When you think about the final array, you know some useful numbers. $$$\frac{N(N+1)}{2}$$$ is the number of elements in it. Similarly, when number x is a median of that array, there must be at least $$$\frac{1}{2} \cdot \frac{N(N+1)}{2}$$$ elements >=x. For example, when there's only 1 unique number in that array, this property holds, when all numbers are unique, this property holds.

So if you can somehow count the number of elements >=x in that array of subarray medians quickly (e.g. $$$O(N)$$$ or $$$O(N \log N)$$$) you can binary search for the moment when this count drops below $$$\frac{1}{2} \cdot \frac{N(N+1)}{2}$$$, all numbers greater than median will have less than half numbers greater than or equal to them.
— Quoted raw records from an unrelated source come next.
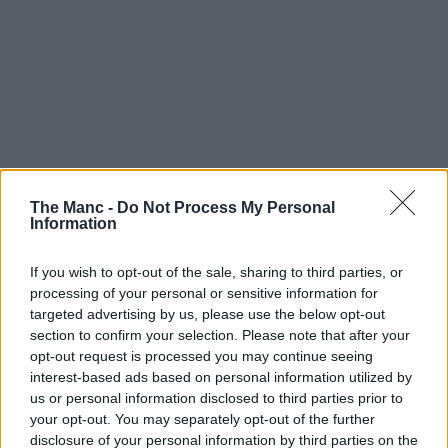
The Manc -
Do Not Process My Personal
Information
If you wish to opt-out of the sale, sharing to third parties, or
processing of your personal or sensitive information for
targeted advertising by us, please use the below opt-out
section to confirm your selection. Please note that after your
opt-out request is processed you may continue seeing
interest-based ads based on personal information utilized by
us or personal information disclosed to third parties prior to
your opt-out. You may separately opt-out of the further
disclosure of your personal information by third parties on the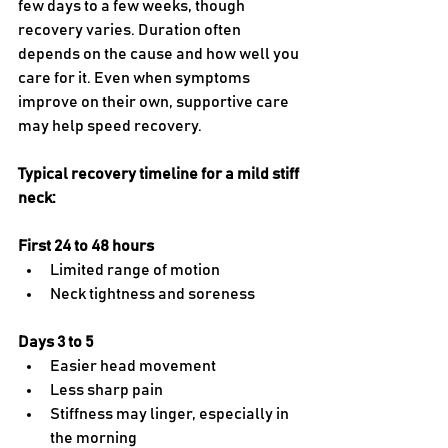
few days to a few weeks, though 
recovery varies. Duration often 
depends on the cause and how well you 
care for it. Even when symptoms 
improve on their own, supportive care 
may help speed recovery.
Typical recovery timeline for a mild stiff 
neck:
First 24 to 48 hours
Limited range of motion
Neck tightness and soreness
Days 3 to 5
Easier head movement
Less sharp pain
Stiffness may linger, especially in 
the morning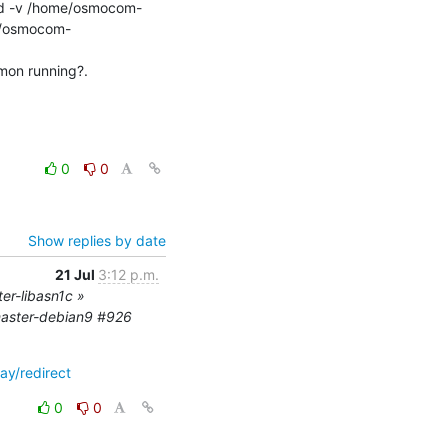
ld -v /home/osmocom-
me/osmocom-
on running?.

0
0
Show replies by date
21 Jul
3:12 p.m.
er-libasn1c »
master-debian9 #926
ay/redirect
0
0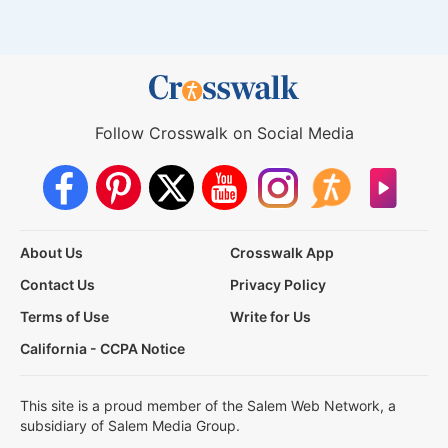
Follow Crosswalk on Social Media
About Us
Crosswalk App
Contact Us
Privacy Policy
Terms of Use
Write for Us
California - CCPA Notice
This site is a proud member of the Salem Web Network, a
subsidiary of Salem Media Group.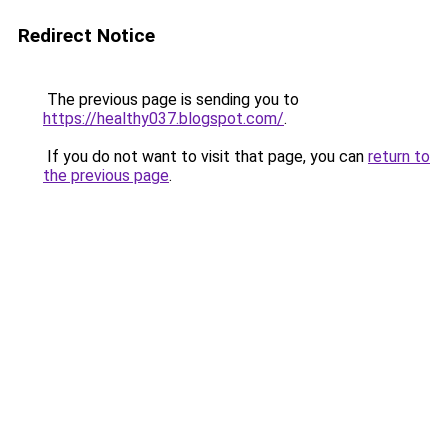
Redirect Notice
The previous page is sending you to
https://healthy037.blogspot.com/
.
If you do not want to visit that page, you can
return to
the previous page
.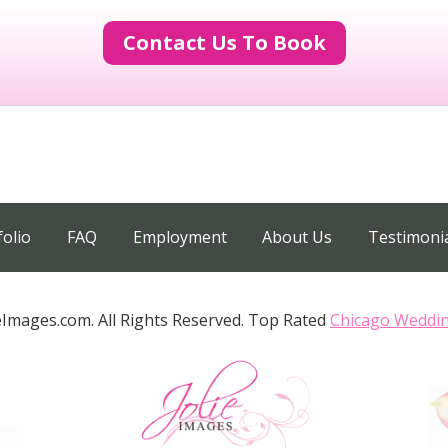
Contact Us To Book
folio
FAQ
Employment
About Us
Testimoni
eImages.com. All Rights Reserved. Top Rated
Chicago Weddi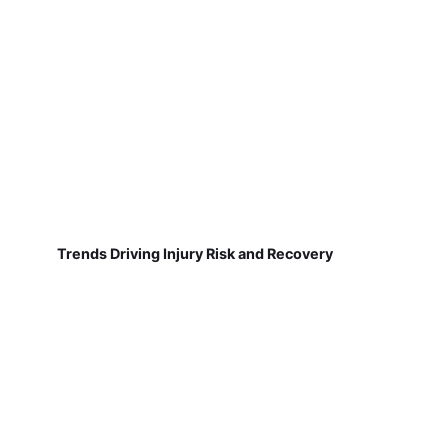
Trends Driving Injury Risk and Recovery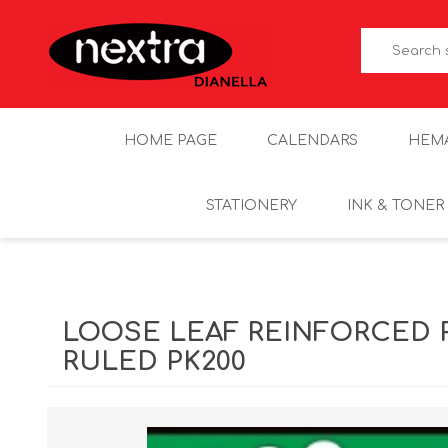
HOME PAGE
CALENDARS
HEM
STATIONERY
INK & TONER
LOOSE LEAF REINFORCED 
RULED PK200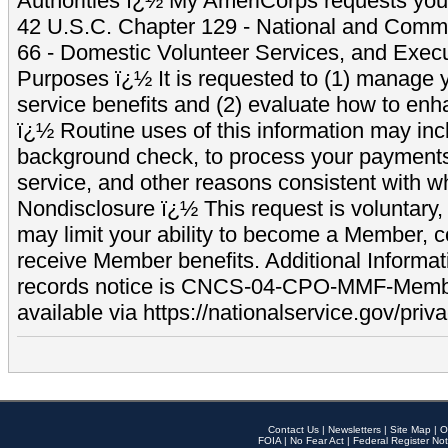
Authorities ï¿½ My AmeriCorps requests your
42 U.S.C. Chapter 129 - National and Commu
66 - Domestic Volunteer Services, and Exec
Purposes ï¿½ It is requested to (1) manage y
service benefits and (2) evaluate how to e
ï¿½ Routine uses of this information may inc
background check, to process your payment
service, and other reasons consistent with wh
Nondisclosure ï¿½ This request is voluntary, 
may limit your ability to become a Member, 
receive Member benefits. Additional Informa
records notice is CNCS-04-CPO-MMF-Memb
available via https://nationalservice.gov/priva
Contact Us
|
Newsletters
|
Site Map
|
O
FOIA
|
No Fear Act
|
Federal Register Not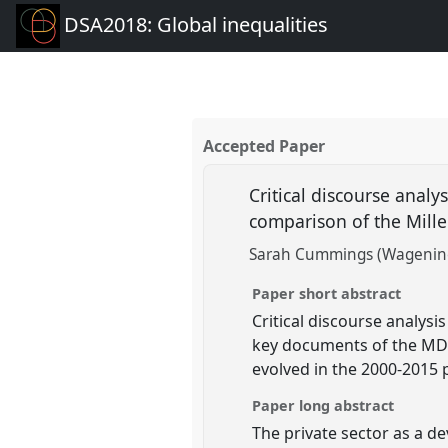
DSA2018: Global inequalities
Accepted Paper
Critical discourse analy
comparison of the Mil
Sarah Cummings (Wagening
Paper short abstract
Critical discourse analysi
key documents of the MDG
evolved in the 2000-2015 
Paper long abstract
The private sector as a d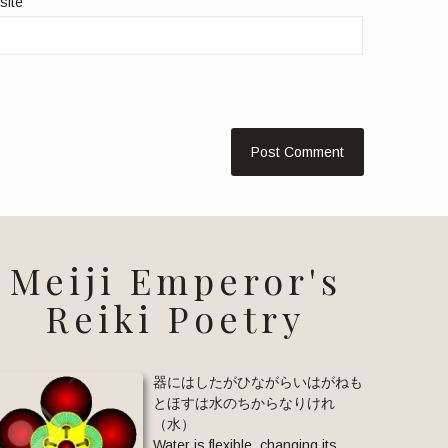
site
Meiji Emperor's
Reiki Poetry
器にはしたがひながらいはがねも
とほすは水のちからなりけれ
（水）
Water is flexible, changing its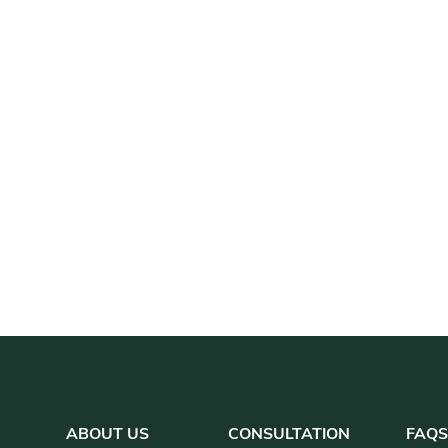
ABOUT US
CONSULTATION
FAQ
S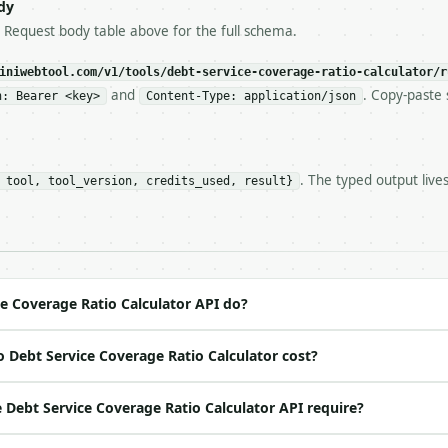
s-Remaining`** on every response. If it drops below 50,

dy
ls and tell me.

e Request body table above for the full schema.
eeds repeated calls at runtime, **cache by input** — this
c, so the same input always returns the same output.

iniwebtool.com/v1/tools/debt-service-coverage-ratio-calculator/r
and
. Copy-paste 
n: Bearer <key>
Content-Type: application/json
 Ratio Calculator** — Calculate DSCR and cash flow after
. The typed output live
 tool, tool_version, credits_used, result}
https://api.miniwebtool.com/v1/tools/debt-service-covera
//api.miniwebtool.com/v1/tools/debt-service-coverage-rat
 Bearer <MINIWEBTOOL_API_KEY>`

ation/json`

4-22` (output shape is stable within a major version)

 spec: `https://api.miniwebtool.com/v1/openapi.json`

e Coverage Ratio Calculator API do?
 Debt Service Coverage Ratio Calculator cost?
ed | notes |

` | float | no | (default `120000`) |

Debt Service Coverage Ratio Calculator API require?
 | float | no | (default `90000`) |

o | (default `4`) |
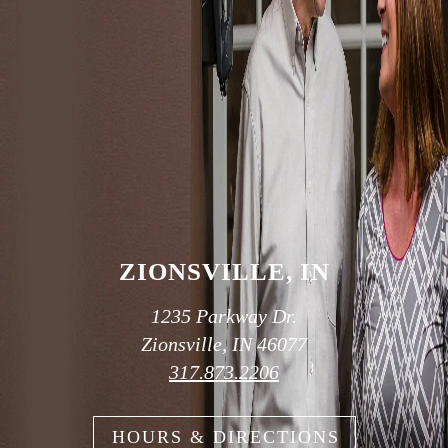
SCHEDULE AN APPOINTMENT
OUR TWO
CONVENIENT
LOCATIONS
ZIONSVILLE, IN
1235 Parkway Dr.
Zionsville, IN 46077
317.873.2206
HOURS & DIRECTIONS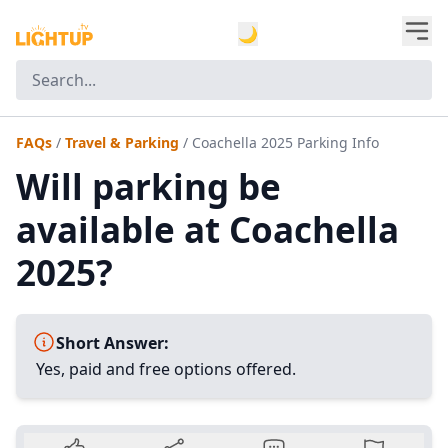
🌙
FAQs
/
Travel & Parking
/
Coachella 2025 Parking Info
Will parking be
available at Coachella
2025?
Short Answer:
Yes, paid and free options offered.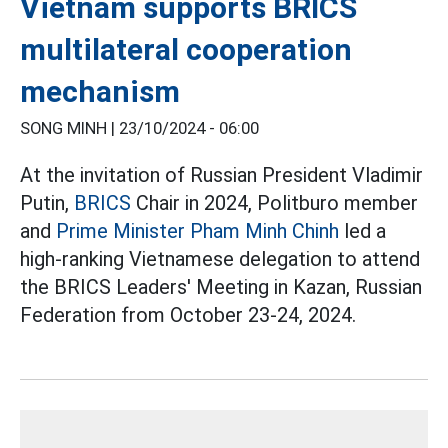
Vietnam supports BRICS
multilateral cooperation
mechanism
SONG MINH |
23/10/2024 - 06:00
At the invitation of Russian President Vladimir
Putin,
BRICS
Chair in 2024, Politburo member
and
Prime Minister Pham Minh Chinh
led a
high-ranking Vietnamese delegation to attend
the BRICS Leaders' Meeting in Kazan, Russian
Federation from October 23-24, 2024.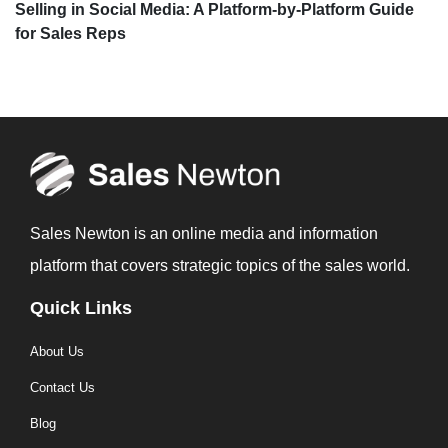
Selling in Social Media: A Platform-by-Platform Guide
for Sales Reps
Sales Newton is an online media and information
platform that covers strategic topics of the sales world.
Quick Links
About Us
Contact Us
Blog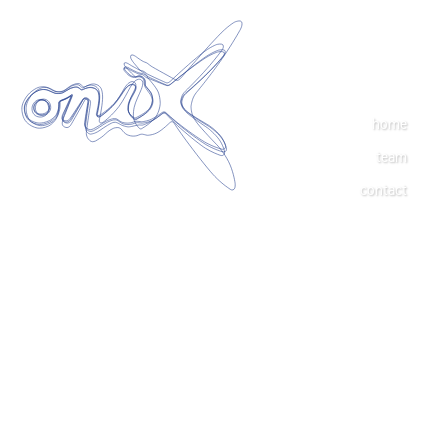
home
team
contact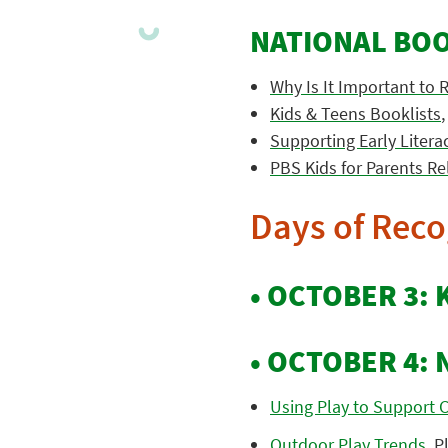
NATIONAL BO
Why Is It Important to 
Kids & Teens Booklists
Supporting Early Liter
PBS Kids for Parents Re
Days of Reco
• OCTOBER 3: 
• OCTOBER 4: 
Using Play to Support C
Outdoor Play Trends
, P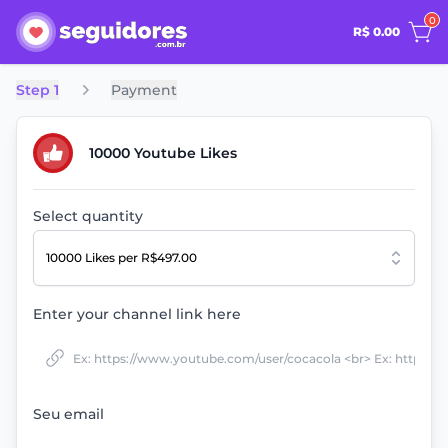
0
R$ 0.00
Step 1
Payment
10000 Youtube Likes
Select quantity
10000 Likes
per R$497.00
Enter your channel link here
Seu email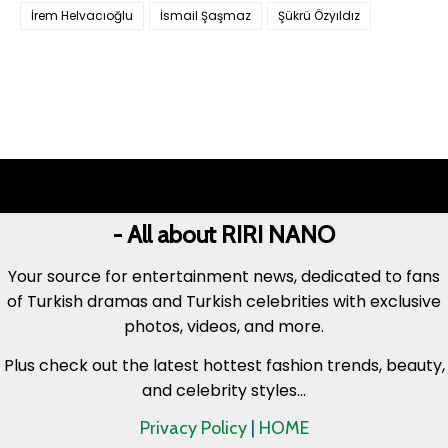
İrem Helvacıoğlu
İsmail Şaşmaz
Şükrü Özyıldız
- All about RIRI NANO
Your source for entertainment news, dedicated to fans
of Turkish dramas and Turkish celebrities with exclusive
photos, videos, and more.
Plus check out the latest hottest fashion trends, beauty,
and celebrity styles...
Privacy Policy
|
HOME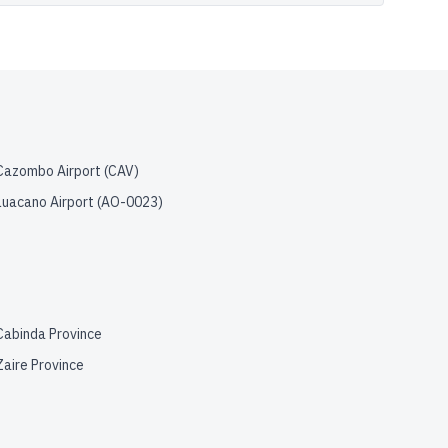
Cazombo Airport
(
CAV
)
Luacano Airport
(
AO-0023
)
Cabinda Province
Zaire Province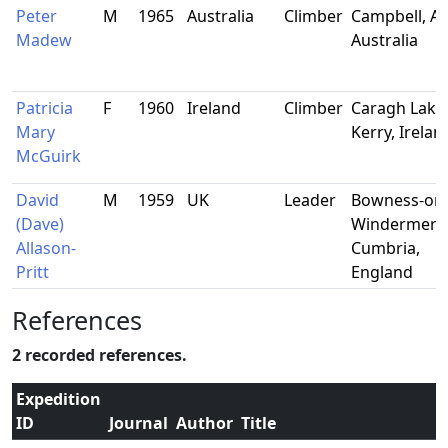
Peter
M
1965
Australia
Climber
Campbell, AC
Madew
Australia
Patricia
F
1960
Ireland
Climber
Caragh Lake
Mary
Kerry, Irelan
McGuirk
David
M
1959
UK
Leader
Bowness-on
(Dave)
Windermere
Allason-
Cumbria,
Pritt
England
References
2 recorded references.
Expedition
ID
Journal
Author
Title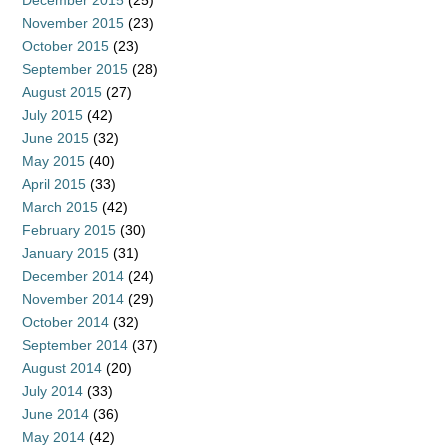
December 2015
(25)
November 2015
(23)
October 2015
(23)
September 2015
(28)
August 2015
(27)
July 2015
(42)
June 2015
(32)
May 2015
(40)
April 2015
(33)
March 2015
(42)
February 2015
(30)
January 2015
(31)
December 2014
(24)
November 2014
(29)
October 2014
(32)
September 2014
(37)
August 2014
(20)
July 2014
(33)
June 2014
(36)
May 2014
(42)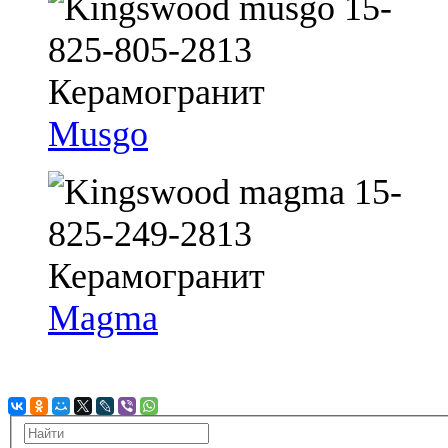
Musgo
Magma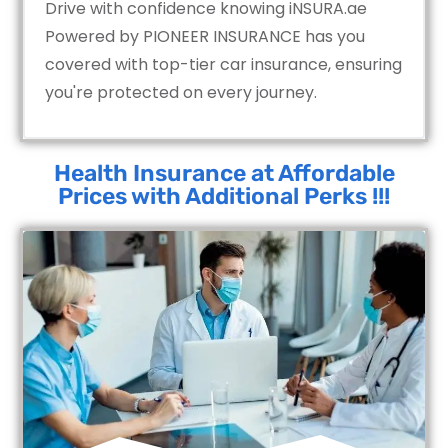
Drive with confidence knowing iNSURA.ae
Powered by PIONEER INSURANCE has you
covered with top-tier car insurance, ensuring
you're protected on every journey.
Health Insurance at Affordable
Prices with Additional Perks !!!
What you notice first is that you do not have that array with $$$\frac{N(N+1)}{2}$$$ elements. You only have $$$N$$$ elements, but, the condition for counting still holds. If you can count the number of subarrays where there were more than $$$\frac{L}{2}$$$ (L is length of subarray) elements >=x, you also count all of the elements in that array of subarray medians that are >=x. The way you count this is by +1 -1 mapping and count all subarrays where sum of that is >=0. In that case you know that in each subarray there was $$$\geq\frac{L}{2}$$$ elements greater than x. When sum is 0, the element was the median as there was equal number of <x and >=x, when sum is >0 the element might have been median but it also might be less than median, if <0 then x is surely higher than median because more than half of array was smaller.

Now, you have binary search on x and this counting subproblem. This counting subproblem with >=0 is somewhat related to a simpler problem of "counting all the sums in subarrays where sum is equal to K". This one we know how to do in linear time. The difference here is that >=K is a bit more involved, because every time your prefix sum appears, you need to include not just the count of prefixSum-K but all previous sums where prefixSum-K>=0. You can do this with a BIT, counting all sums on the range -N and p+1 (exclusive, where p is the current prefix sum). Or I assume they use "inversion number" for whatever they use to count this. I do not know what that is.

Below is $$$O(N^3)$$$ that calculates this count for each element in a but you want to binary search it and get this sum efficiently.

N = len(a)
for i, m in enumerate(sorted(set(a))):  # binary search on this
	cs = defaultdict(lambda: 0)  # count prefix sums
	cs[0] = 1
	p = 0  # prefix sum
	cnt = 0  # count of subarrays where subarray sum is >= 0
	for t in a:
		p += 1 if t>=m else -1
		cnt += sum(cs[i] for i in range(-N, p+1))  # efficiently sum
		cs[p] += 1  # efficiently update

	if cnt < N*(N+1)//4: break
print(a[i-1])  # median

With BIT, this is a $$$O(N (\log N)^2)$$$ solution. There is a way to not use BIT and get $$$O(N \log N)$$$, this way exploits the fact that your prefix sum p only increases/decreases by 1. I'll skip that here.